Currently available clinical evidence for LAPC indicates that oral FU plus RT may be a safe and feasible regimen for patients with LAPC, with similar efficacy and low rate of toxicities compared with GEM plus RT. However, the overall quantity and quality of data regarding oral FU and GEM-based CRT are poor. The reported results do not allow for definite conclusions. As a result, prospective randomized studies, definitively comparing the survival and treatment toxicity between oral FU and GEM-based CRT, are strongly encouraged to clearly set the role of oral FU-based CRT in the treatment of LAPC.

Table S1

Newcastle–Ottawa quality assessment scale

Selection

1. Representativeness of the exposed cohort

a) Truly representative of the average CRC pancreatic cancer patients in the community (★)

b) Somewhat representative of the average CRC pancreatic cancer patients in the community (★)

c) Selected group of users (eg, nurses, volunteers)

d) No description of the derivation of the cohort

2. Selection of the non-exposed cohort

a) Drawn from the same community as the exposed cohort (★)

b) Drawn from a different source

c) No description of the derivation of the non-exposed cohort

3. Ascertainment of exposure

a) Secure record (eg, surgical records) (★)

b) Structured interview (★)

c) Written self-report

d) No description

4. Demonstration that outcome of interest was not present at start of study

a) Yes (★)

b) No

Comparability

1. Comparability of cohorts on the basis of the design or analysis

a) Study controls for metastasis or micro-metastasis (★)

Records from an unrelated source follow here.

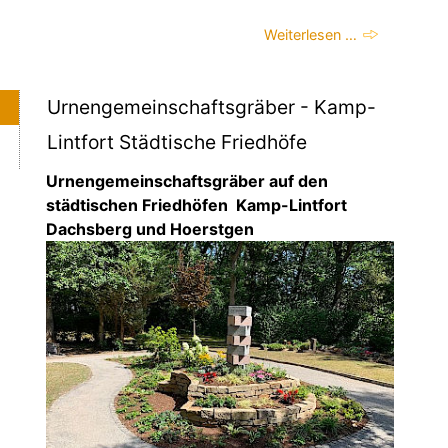
Weiterlesen …
Urnengemeinschaftsgräber - Kamp-
Lintfort Städtische Friedhöfe
Urnengemeinschaftsgräber auf den
städtischen Friedhöfen Kamp-Lintfort
Dachsberg und Hoerstgen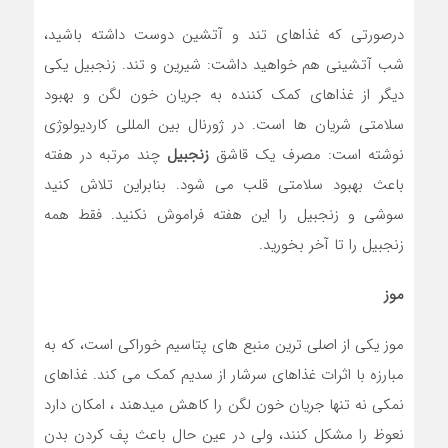
درصورتی که غذاهای تند و آتشین دوست داشته باشید،
شب آتشینی هم خواهید داشت: شیرین و تند. زنجبیل یکی
ديگر از غذاهای کمک کننده به جریان خون لگن و بهبود
سلامتی شریان ها است. در ژورنال بین المللی کاردیولوژی
نوشته است: مصرف یک قاشق
زنجبیل
چند مرتبه در هفته
باعث بهبود سلامتی قلب می شود. بنابراین تلاش کنید
سوشی و زنجبیل را این هفته فراموش نکنید. فقط همه
زنجبیل را تا آخر بخورید.
موز
موز یکی از اصلی ترین منبع های پتاسیم خوراکی است، که به
مبارزه با اثرات غذاهای سرشار از سدیم کمک می کند. غذاهای
نمکی نه تنها جریان خون لگن را کاهش میدهند ، امکان دارد
نعوظ را مشکل کنند، ولی در عین حال باعث پف کردن بدن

b) Study controls for any additional factor (★)

Outcome

1. Assessment of outcome

a) Independent blind assessment (★)

b) Record linkage (★)

c) Self-report

d) No description

2. Was follow-up long enough for outcomes to occur?

a) Yes (2 years) (★)

b) No

3. Adequacy of follow-up of cohorts

a) Complete follow-up – all subjects accounted for (★)

b) Subjects lost to follow-up unlikely to introduce bias – small number lost 25% follow-up, or description of those lost (★)

c) Follow-up rate <75% and no description of those lost

d) No statement

Notes: The star symbol signifies that study quality score; more stars means the study has higher quality.